Wildhood

Wildhood – freedom, oppression, hope, and love collide on the road to rebirth

20th March 2022
CINERAMA FILM ONLINE
Wildhood

Wildhood arrives in UK cinemas and on digital from September 2nd.


Based on his 2019 short film Wildfire, director Bretten Hannam takes his original twelve-minute film of a Mi’kmaw runaway and transforms it into a visually stunning feature-length exploration of adolescent love, cultural belonging, discovery and escape. It would be easy to label Wildhood a classic coming-of-age road trip movie. However, Hannam’s film transcends the boundaries of the road trip coming-of-age drama by weaving in a rich tapestry of themes, from reclaimed cultural identities to intersectionality and family breakdown as a young man escapes his violent and brutal family home with his younger brother in tow.

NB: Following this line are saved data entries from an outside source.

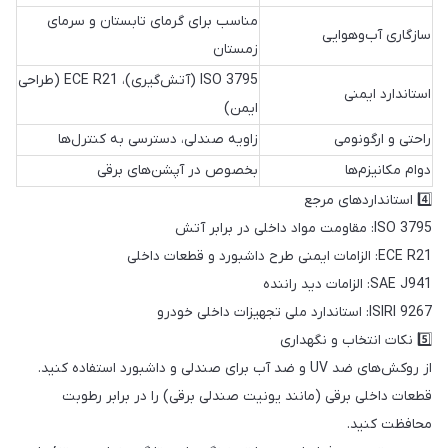
مناسب برای گرمای تابستان و سرمای
سازگاری آب‌وهوایی
زمستان
ISO 3795 (آتش‌گیری)، ECE R21 (طراحی
استاندارد ایمنی
ایمن)
راحتی و ارگونومی
زاویه صندلی، دسترسی به کنترل‌ها
دوام مکانیزم‌ها
بخصوص در آپشن‌های برقی
4️⃣ استانداردهای مرجع
ISO 3795: مقاومت مواد داخلی در برابر آتش
ECE R21: الزامات ایمنی طرح داشبورد و قطعات داخلی
SAE J941: الزامات دید راننده
ISIRI 9267: استاندارد ملی تجهیزات داخلی خودرو
5️⃣ نکات انتخاب و نگهداری
از روکش‌های ضد UV و ضد آب برای صندلی و داشبورد استفاده کنید.
قطعات داخلی برقی (مانند یونیت صندلی برقی) را در برابر رطوبت
محافظت کنید.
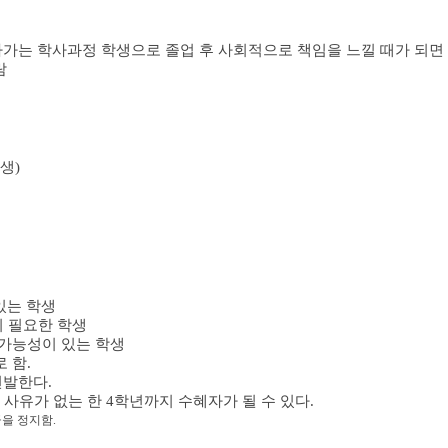
아가는 학사과정 학생으로 졸업 후 사회적으로 책임을 느낄 때가 되면
람
학생
)
있는 학생
 필요한 학생
 가능성이 있는 학생
로 함
.
선발한다
.
)
사유가 없는 한
4
학년까지 수혜자가 될 수 있다
.
급을 정지함
.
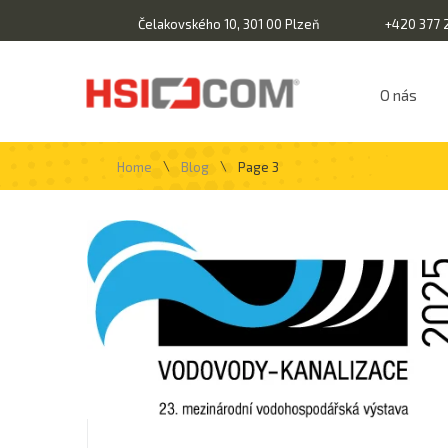
Čelakovského 10, 301 00 Plzeň
+420 377 
O nás
\
\
Home
Blog
Page 3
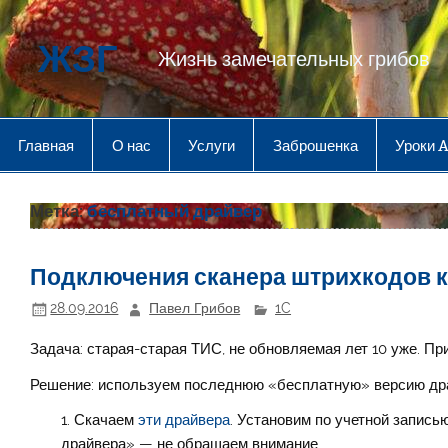
Перейти
к
содержимому
ЖЗГ
Жизнь замечательных грибов
Главная
О нас
Услуги
Заброшенка
Уроки 
Метка:
бесплатный драйвер
Подключения сканера штрихкодов 
28.09.2016
Павел Грибов
1C
Задача: старая-старая ТИС, не обновляемая лет 10 уже. П
Решение: используем последнюю «бесплатную» версию др
Скачаем
эти драйвера
. Установим по учетной запись
драйвера» — не обращаем внимание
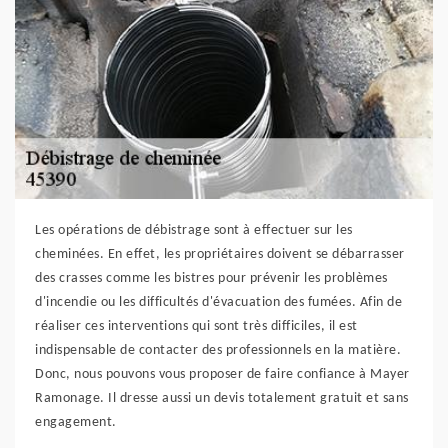
Les opérations de débistrage sont à effectuer sur les
cheminées. En effet, les propriétaires doivent se débarrasser
des crasses comme les bistres pour prévenir les problèmes
d'incendie ou les difficultés d'évacuation des fumées. Afin de
réaliser ces interventions qui sont très difficiles, il est
indispensable de contacter des professionnels en la matière.
Donc, nous pouvons vous proposer de faire confiance à Mayer
Ramonage. Il dresse aussi un devis totalement gratuit et sans
engagement.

Link (Phillip Lewitski) is a two-spirit young man living a life of poverty with his younger brother Travis (Avery Winters-Anthony) in a family home where physical abuse, alcoholism and crime go hand in hand. But when Link discovers his father (Joel Thomas Hynes) has been hiding the truth about his absent mother, whom he claimed was dead, Link escapes his oppressive home life with his young brother in tow. His mission is simple; find his mum and reconnect with his Mi’kmaw heritage.


READ MORE: THE OUTLAWS


However, as they embark on their journey with no money to their name, Link and Travis quickly realise their journey will be far more complex than they initially thought, with only a birthday card and incomplete address to guide their way. As they navigate Nova Scotia with hope quickly running out, they meet Pasmay (Joshua Odjick), a young Mi’kmaw drifter and dancer who offers to help. But Pasmay also offers Link a bond of love, companionship and care he has never experienced on a road trip of discovery, love and reclaimed identity.

Through his two lead characters, Hannam explores differing experiences of acceptance, oppression and cultural belonging. For Link, his sexual orientation is never hidden, but his ability to live and love freely is wrapped in the trauma of his upbringing and the violence he has suffered. Here his sexual orientation, cultural identity and ability to grow and flourish are held hostage by a home life where violence is the norm. He has been forced to grow up quickly and take responsibility for his brother out of necessity, his cultural heritage denied by a father who controlled the door into the Mi’kmaw world of his birth. As a result, Link feels like a ghost in his own world, lacking a tether of hope, belonging and safety.


READ MORE: JUMP, DARLING


Meanwhile, Pasmay has a strong sense of cultural belonging that Link desires but is equally alienated from due to his sexual orientation. Here Link and Pasmy are two sides of the same coin, unlocking doors for the other that have remained closed and barred. For Pasmay, Link is the love he has been denied and the healing he needs as a fellow Mi’kmaw stands by his side in defiance of community homophobia. While at the same time, for Link, Pasmay is the door to community inclusion, security and cultural belonging. It is here where Wildhood offers us something unique, fresh and beautiful in a tried and tested sub-genre. Unlike many similar films, Hannam’s characters are full-bodied, complex and rich in intersectional discussions on the nature of cultural identity, belonging and sexual orientation. Key to these discussions is the outstanding performances of Lewitski, Winters-Anthony and Odjick, each offering a level of authenticity and realism rarely found in similar pictures. Here they manage to portray the complexity of their characters’ emotions through a single look, gesture or touch in a movie that places Canada’s colonial history and the oppression of its first nation people centre stage.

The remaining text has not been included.